NOTE: the introductory courses may not be taken out of sequence, or simultaneously, for any reason.

 

The Introductory Course Sequence - begins every month

Statistics 1 - Probability and Study Design and Statistics 2 - Inference and Association:

Taken together, these two courses provide the equivalent of an undergraduate semester course in statistics. The American Council on Education (ACE) has reviewed these two courses and recommends that they be recognized as the equivalent of a 3 credit undergraduate course in statistics. This is part of the "credit recommendation service" of ACE; click here for instructions on obtaining academic credit. 

Prerequisite: None
Placement test (optional):  click here if you have taken statistics before and think you don't need to start at the beginning.
Who should take these courses: You should take these courses if you require the equivalent of an undergraduate course in introductory statistics, or if you are planning to take additional courses at The Institute.

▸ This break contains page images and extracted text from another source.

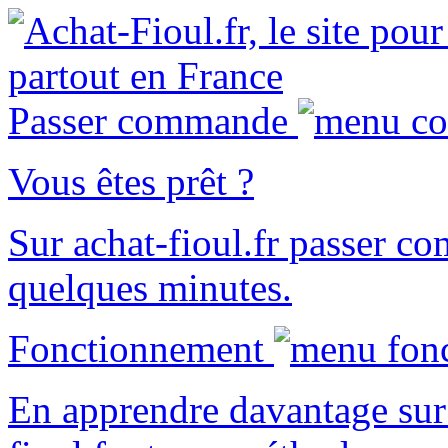
Passer commande
Vous êtes prêt ?
Sur
achat-fioul.fr
passer co
quelques minutes.
Fonctionnement
En apprendre davantage sur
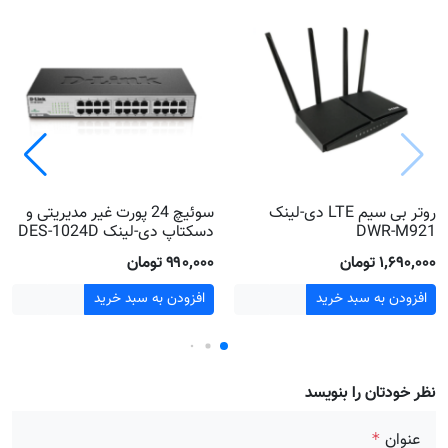
روتر بی سیم LTE دی-لینک
سوئیچ 24 پورت غیر مدیریتی و
DWR-M921
دسکتاپ دی-لینک DES-1024D
۱٬۶۹۰٬۰۰۰ تومان
۹۹۰٬۰۰۰ تومان
افزودن به سبد خرید
افزودن به سبد خرید
نظر خودتان را بنویسد
عنوان
*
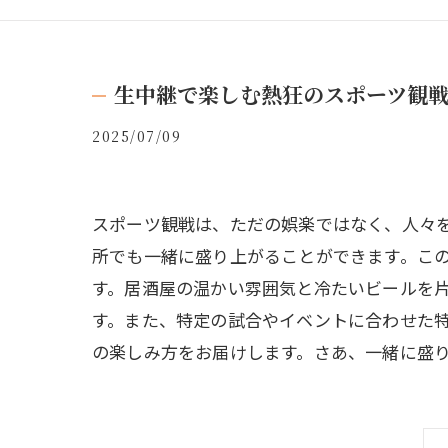
生中継で楽しむ熱狂のスポーツ観
2025/07/09
スポーツ観戦は、ただの娯楽ではなく、人々
所でも一緒に盛り上がることができます。こ
す。居酒屋の温かい雰囲気と冷たいビールを
す。また、特定の試合やイベントに合わせた
の楽しみ方をお届けします。さあ、一緒に盛り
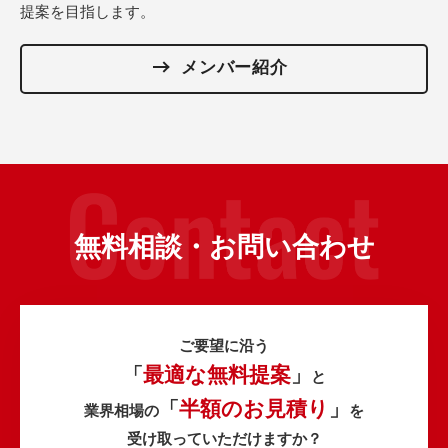
提案を目指します。
メンバー紹介
無料相談・お問い合わせ
ご要望に沿う
最適な無料提案
「
」
と
半額のお見積り
「
」
業界相場の
を
受け取っていただけますか？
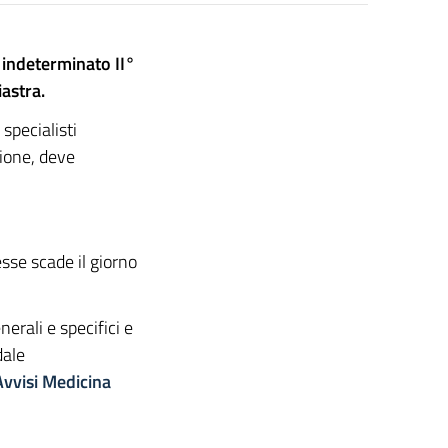
o indeterminato
II°
iastra.
specialisti
sione, deve
esse scade il giorno
nerali e specifici e
dale
Avvisi Medicina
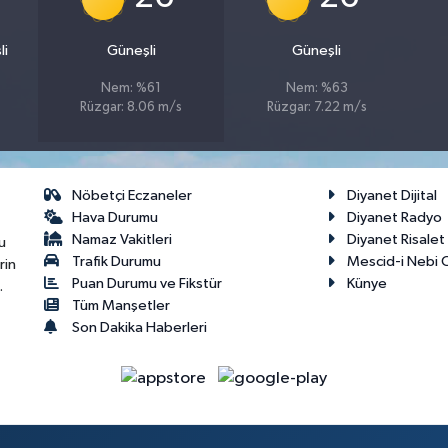
li
Güneşli
Güneşli
Nem: %61
Nem: %63
Rüzgar: 8.06 m/s
Rüzgar: 7.22 m/s
Nöbetçi Eczaneler
Diyanet Dijital
Hava Durumu
Diyanet Radyo
Namaz Vakitleri
Diyanet Risale
u
Trafik Durumu
Mescid-i Nebi C
rin
Puan Durumu ve Fikstür
Künye
.
Tüm Manşetler
Son Dakika Haberleri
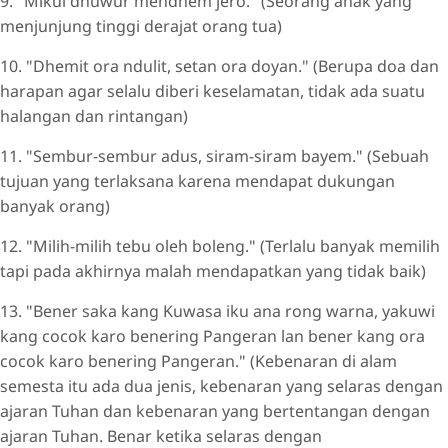
9. "Mikul dhuwur mendhem jero." (Seorang anak yang
menjunjung tinggi derajat orang tua)
10. "Dhemit ora ndulit, setan ora doyan." (Berupa doa dan
harapan agar selalu diberi keselamatan, tidak ada suatu
halangan dan rintangan)
11. "Sembur-sembur adus, siram-siram bayem." (Sebuah
tujuan yang terlaksana karena mendapat dukungan
banyak orang)
12. "Milih-milih tebu oleh boleng." (Terlalu banyak memilih
tapi pada akhirnya malah mendapatkan yang tidak baik)
13. "Bener saka kang Kuwasa iku ana rong warna, yakuwi
kang cocok karo benering Pangeran lan bener kang ora
cocok karo benering Pangeran." (Kebenaran di alam
semesta itu ada dua jenis, kebenaran yang selaras dengan
ajaran Tuhan dan kebenaran yang bertentangan dengan
ajaran Tuhan. Benar ketika selaras dengan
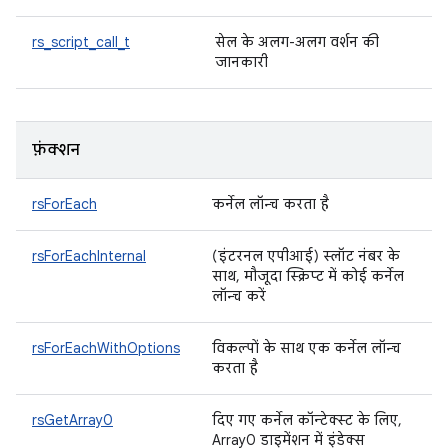
rs_script_call_t
सेल के अलग-अलग वर्शन की
जानकारी
फ़ंक्शन
rsForEach
कर्नेल लॉन्च करता है
rsForEachInternal
(इंटरनल एपीआई) स्लॉट नंबर के
साथ, मौजूदा स्क्रिप्ट में कोई कर्नेल
लॉन्च करें
rsForEachWithOptions
विकल्पों के साथ एक कर्नेल लॉन्च
करता है
rsGetArray0
दिए गए कर्नेल कॉन्टेक्स्ट के लिए,
Array0 डाइमेंशन में इंडेक्स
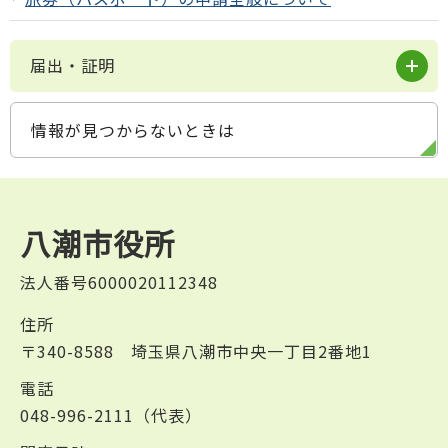
届出・証明
情報が見つからないときは
八潮市役所
法人番号6000020112348
住所
〒340-8588 埼玉県八潮市中央一丁目2番地1
電話
048-996-2111（代表）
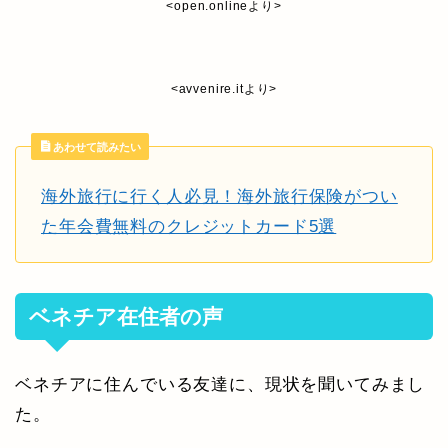
<open.onlineより>
<avvenire.itより>
あわせて読みたい
海外旅行に行く人必見！海外旅行保険がつい
た年会費無料のクレジットカード5選
ベネチア在住者の声
ベネチアに住んでいる友達に、現状を聞いてみまし
た。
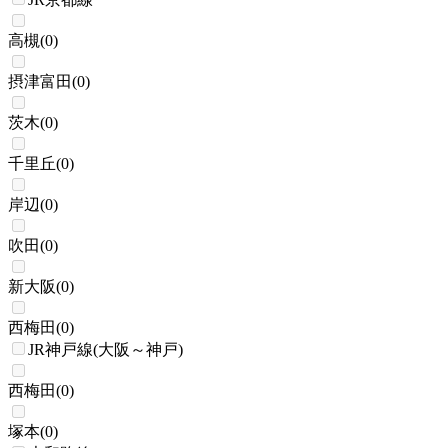
高槻
(
0
)
摂津富田
(
0
)
茨木
(
0
)
千里丘
(
0
)
岸辺
(
0
)
吹田
(
0
)
新大阪
(
0
)
西梅田
(
0
)
JR神戸線(大阪～神戸)
西梅田
(
0
)
塚本
(
0
)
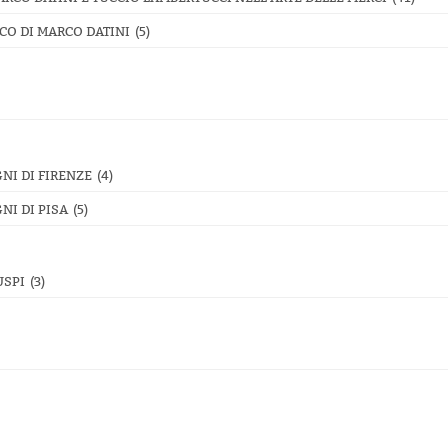
CO DI MARCO DATINI
(5)
NI DI FIRENZE
(4)
NI DI PISA
(5)
USPI
(3)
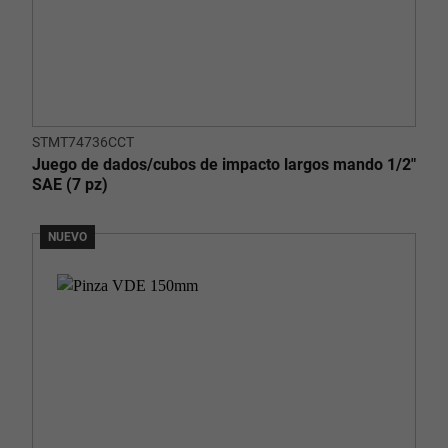
STMT74736CCT
Juego de dados/cubos de impacto largos mando 1/2"
SAE (7 pz)
NUEVO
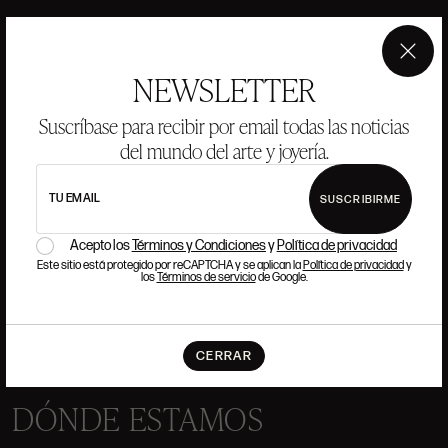
×
ANSORENA
NEWSLETTER
Suscríbase para recibir por email todas las noticias
HISTORIA
ANSORENA
del mundo del arte y joyería.
EQUIPO
TU EMAIL
SUSCRIBIRME
JOYERÍA
GALERÍA
SUBASTAS
VALORACIONES
Acepto los
Términos y Condiciones
y
Política de privacidad
Este sitio está protegido por reCAPTCHA y se aplican la
Política de privacidad
y
los
Términos de servicio
de Google.
PREGUNTAS FRECUENTES
CONTACTO
CERRAR
DÓNDE ESTAMOS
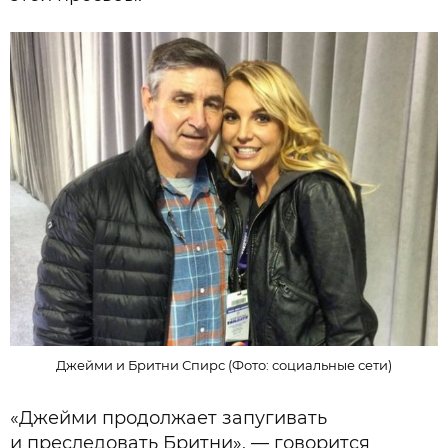
Джейми и Бритни Спирс (Фото: социальные сети)
«Джейми продолжает запугивать
и преследовать Бритни», — говорится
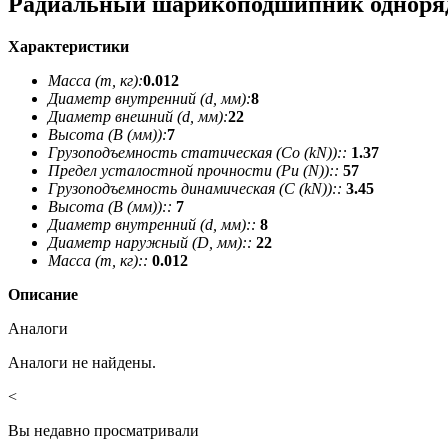
Радиальный шарикоподшипник однор
Характеристики
Масса (m, кг):
0.012
Диаметр внутренний (d, мм):
8
Диаметр внешний (d, мм):
22
Высота (В (мм)):
7
Грузоподъемность статическая (Co (kN))::
1.37
Предел усталостной прочности (Pu (N))::
57
Грузоподъемность динамическая (C (kN))::
3.45
Высота (В (мм))::
7
Диаметр внутренний (d, мм)::
8
Диаметр наружный (D, мм)::
22
Масса (m, кг)::
0.012
Описание
Аналоги
Аналоги не найдены.
<
Вы недавно просматривали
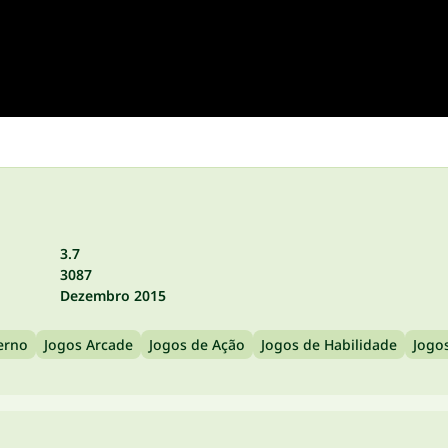
3.7
3087
Dezembro 2015
erno
Jogos Arcade
Jogos de Ação
Jogos de Habilidade
Jogos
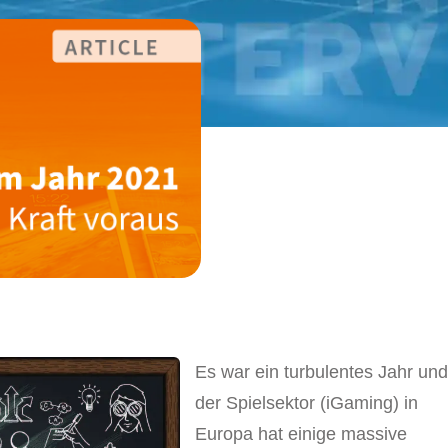
E
s war ein turbulentes Jahr un
der Spielsektor (iGaming) in
Europa hat einige massive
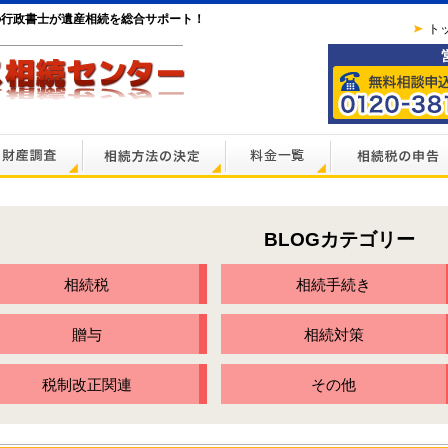
の行政書士が遺産相続を総合サポート！
ト
BLOGカテゴリー
相続税
相続手続き
贈与
相続対策
税制改正関連
その他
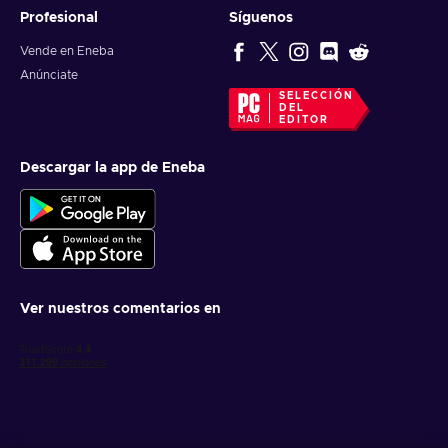
Profesional
Síguenos
Vende en Eneba
Anúnciate
SELECCIÓN
DEL
EDITOR
Descargar la app de Eneba
Ver nuestros comentarios en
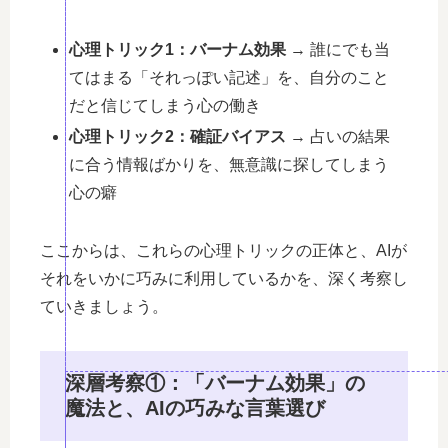
心理トリック1：バーナム効果
→ 誰にでも当
てはまる「それっぽい記述」を、自分のこと
だと信じてしまう心の働き
心理トリック2：確証バイアス
→ 占いの結果
に合う情報ばかりを、無意識に探してしまう
心の癖
ここからは、これらの心理トリックの正体と、AIが
それをいかに巧みに利用しているかを、深く考察し
ていきましょう。
深層考察①：「バーナム効果」の
魔法と、AIの巧みな言葉選び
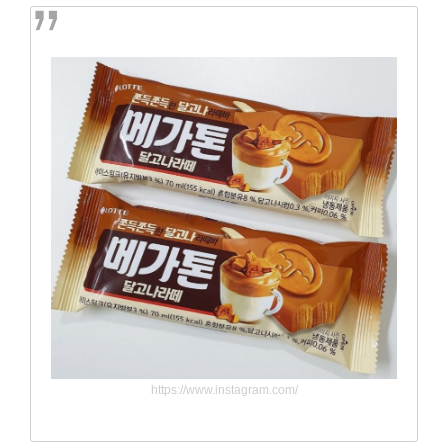
https://www.instagram.com/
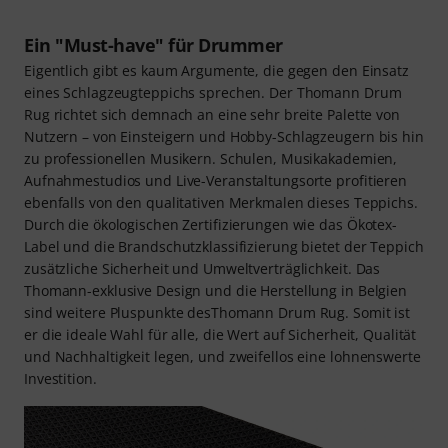
Ein "Must-have" für Drummer
Eigentlich gibt es kaum Argumente, die gegen den Einsatz
eines Schlagzeugteppichs sprechen. Der Thomann Drum
Rug richtet sich demnach an eine sehr breite Palette von
Nutzern – von Einsteigern und Hobby-Schlagzeugern bis hin
zu professionellen Musikern. Schulen, Musikakademien,
Aufnahmestudios und Live-Veranstaltungsorte profitieren
ebenfalls von den qualitativen Merkmalen dieses Teppichs.
Durch die ökologischen Zertifizierungen wie das Ökotex-
Label und die Brandschutzklassifizierung bietet der Teppich
zusätzliche Sicherheit und Umweltverträglichkeit. Das
Thomann-exklusive Design und die Herstellung in Belgien
sind weitere Pluspunkte desThomann Drum Rug. Somit ist
er die ideale Wahl für alle, die Wert auf Sicherheit, Qualität
und Nachhaltigkeit legen, und zweifellos eine lohnenswerte
Investition.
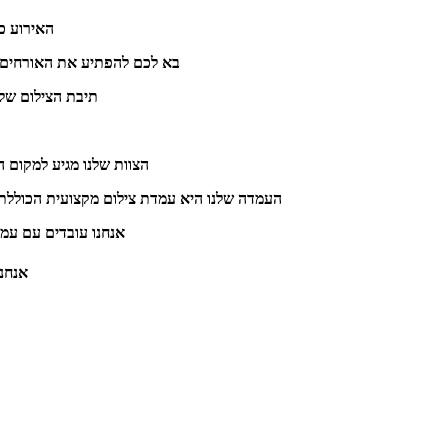
האירוע כ
בא לכם להפתיע את האורחים ש
תיבת הצילום שלנ
הצוות שלנו מגיע למקום 
העמדה שלנו היא עמדת צילום מקצועית הכוללת מצלמת DSLR שהופך את האווירה לחגיגה, אנחנו נהפוך את הרגעים הכי יפים של האירוע שלכם 
אנחנו עובדים עם עמד
אנחנו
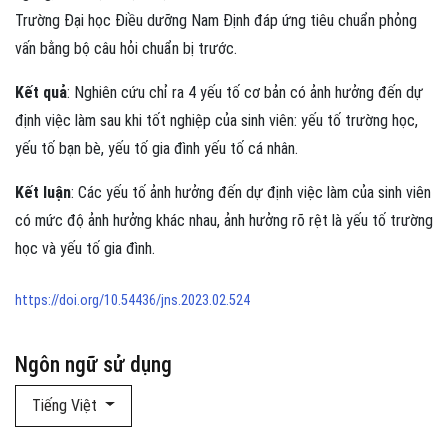
Trường Đại học Điều dưỡng Nam Định đáp ứng tiêu chuẩn phỏng
vấn bằng bộ câu hỏi chuẩn bị trước.
Kết quả
: Nghiên cứu chỉ ra 4 yếu tố cơ bản có ảnh hưởng đến dự
định việc làm sau khi tốt nghiệp của sinh viên: yếu tố trường học,
yếu tố bạn bè, yếu tố gia đình yếu tố cá nhân.
Kết luận
: Các yếu tố ảnh hưởng đến dự định việc làm của sinh viên
có mức độ ảnh hưởng khác nhau, ảnh hưởng rõ rệt là yếu tố trường
học và yếu tố gia đình.
https://doi.org/10.54436/jns.2023.02.524
Ngôn ngữ sử dụng
Tiếng Việt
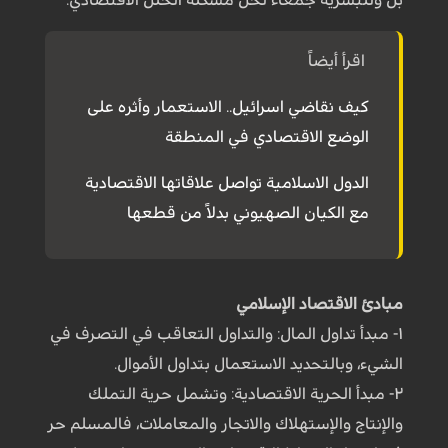
اقرأ أيضاً
كيف نقاضي اسرائيل.. الاستعمار وأثره على
الوضع الاقتصادي في المنطقة
الدول الاسلامية تواصل علاقاتها الاقتصادية
مع الكيان الصهيوني بدلاً من قطعها
مبادئ الاقتصاد الإسلامي
١- مبدأ تداول المال: والتداول التعاقب في التصرف في
الشيء، وبالتحديد الاستعمال بتداول الأموال.
٢- مبدأ الحرية الاقتصادية: وتشمل حرية التملك
والإنتاج والإستهلاك والاتجار والمعاملات، فالمسلم حر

Statistics 3 - ANOVA and Regression:

This course covers ANOVA and multiple linear regression. This course should be taken by anyone planning to progress to additional Statistics.com courses.
Prerequisite: You should be familiar with the material covered in Statistics 1 and Statistics 2.
Placement test (optional): click here if you have taken statistics before and think you don't need to start at the beginning.
Who should take this course: You should take this course if you are moving onto more advanced Statistics.com courses. This course is also suited to anyone who has been drafted into teaching an introductory statistics course without much background in statistics.

 

More Introductory Courses

Introduction to Resampling:

Inferential statistics (hypothesis testing and confidence intervals) is, at its core, all about the behavior of samples drawn from larger, hypothetical populations. This course approaches this often confusing subject from an entirely empirical and user-friendly perspective: take lots of samples (by computer) and see how they behave.
Prerequisite: None
Who should take this course: Students learning statistics who want an understanding and appreciation of hypothesis tests and confidence intervals that is both deeper and easier-to-understand than that gained from a traditional formula approach

Designing Valid Statistical Studies:
This online course, "Designing Valid Statistical Studies" covers the issues that need to be addressed in order for a study to produce statistically valid conclusions.   We mainly deal with statistical study designs that are not experiments, and are used with observational data.  We use examples mainly from the epidemiology literature, which is where the methodology of observational studies has been used and developed, but the principles apply to any study based on observational data.
Prerequisite: While not strictly required, we recommend taking the Institute's introductory statistics sequence first, as this will enable you to continue with additional Institute courses directly upon completing this course.    The mathematics level in this course is basic algebra.
Who should take this course: Researchers who need to design, or review the designs of, statistical studies.